=== Section Start ===

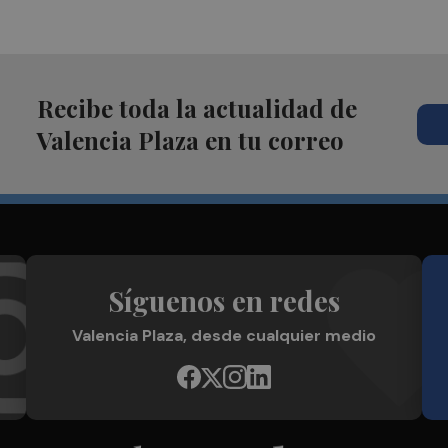
Recibe toda la actualidad de
Valencia Plaza en tu correo
Síguenos en redes
Valencia Plaza, desde cualquier medio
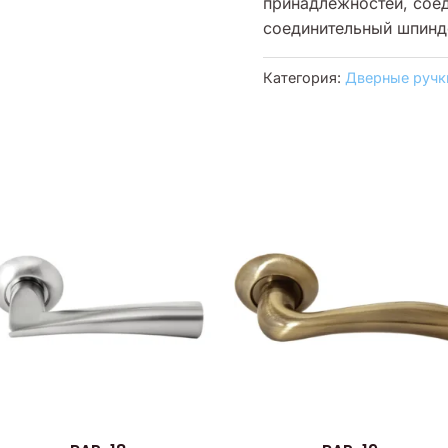
принадлежностей, сое
соединительный шпинде
Категория:
Дверные ручк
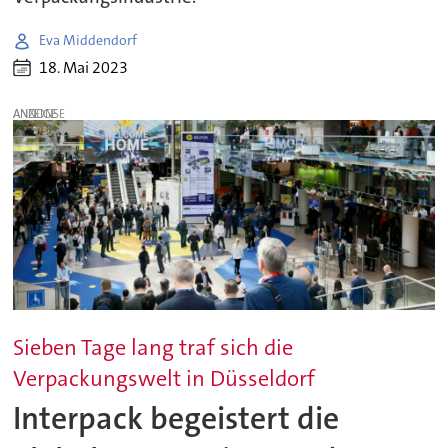
Eva Middendorf
18. Mai 2023
ANZEIGE
Sieben Tage lang traf sich die
Verpackungswelt in Düsseldorf
Interpack begeistert die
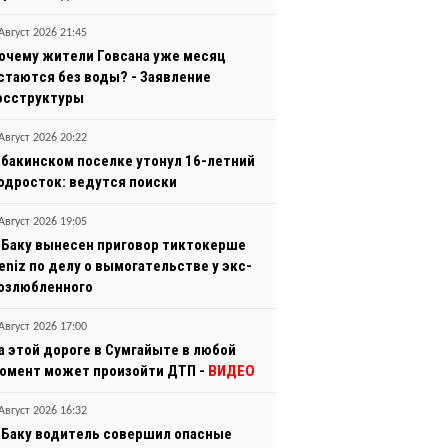
Август 2026 21:45
очему жители Говсана уже месяц
стаются без воды? - Заявление
осструктуры
Август 2026 20:22
 бакинском поселке утонул 16-летний
одросток: ведутся поиски
Август 2026 19:05
 Баку вынесен приговор тиктокерше
eniz по делу о вымогательстве у экс-
озлюбленного
Август 2026 17:00
а этой дороге в Сумгайыте в любой
омент может произойти ДТП -
ВИДЕО
Август 2026 16:32
 Баку водитель совершил опасные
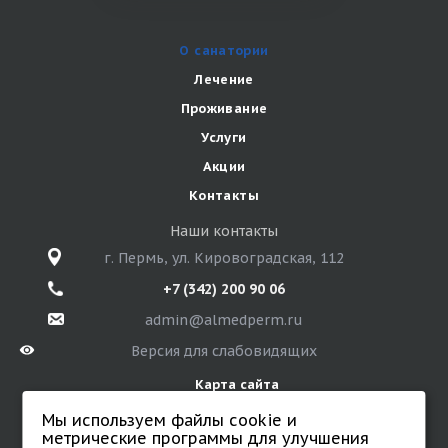
О санатории
Лечение
Проживание
Услуги
Акции
Контакты
Наши контакты
г. Пермь, ул. Кировоградская, 112
+7 (342) 200 90 06
admin@almedperm.ru
Версия для слабовидящих
Карта сайта
Мы используем файлы cookie и
метрические программы для улучшения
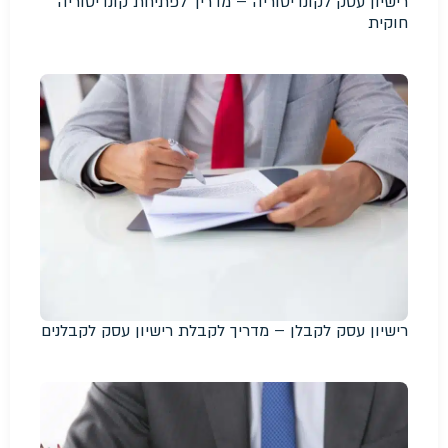
רישיון עסק לקונדיטוריה – מדריך לפתיחת קונדיטוריה
חוקית
רישיון עסק לקבלן – מדריך לקבלת רישיון עסק לקבלנים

=== Section End ===

Whenever the string "Баку" turns up in a line above, copy that line out.

OUTPUT BELOW:
 Баку вынесен приговор тиктокерше
 Баку водитель совершил опасные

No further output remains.